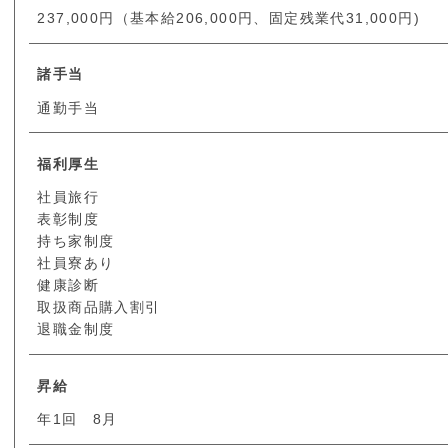
237,000円（基本給206,000円、固定残業代31,000円)
諸手当
通勤手当
福利厚生
社員旅行
表彰制度
持ち家制度
社員寮あり
健康診断
取扱商品購入割引
退職金制度
昇給
年1回 8月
──────────
Skip the pictures and give the entries above again word for word.

# RESULT OF THE TASK
237,000円（基本給206,000円、固定残業代31,000円)
諸手当
通勤手当
福利厚生
社員旅行
表彰制度
持ち家制度
社員寮あり
健康診断
取扱商品購入割引
退職金制度
昇給
年1回 8月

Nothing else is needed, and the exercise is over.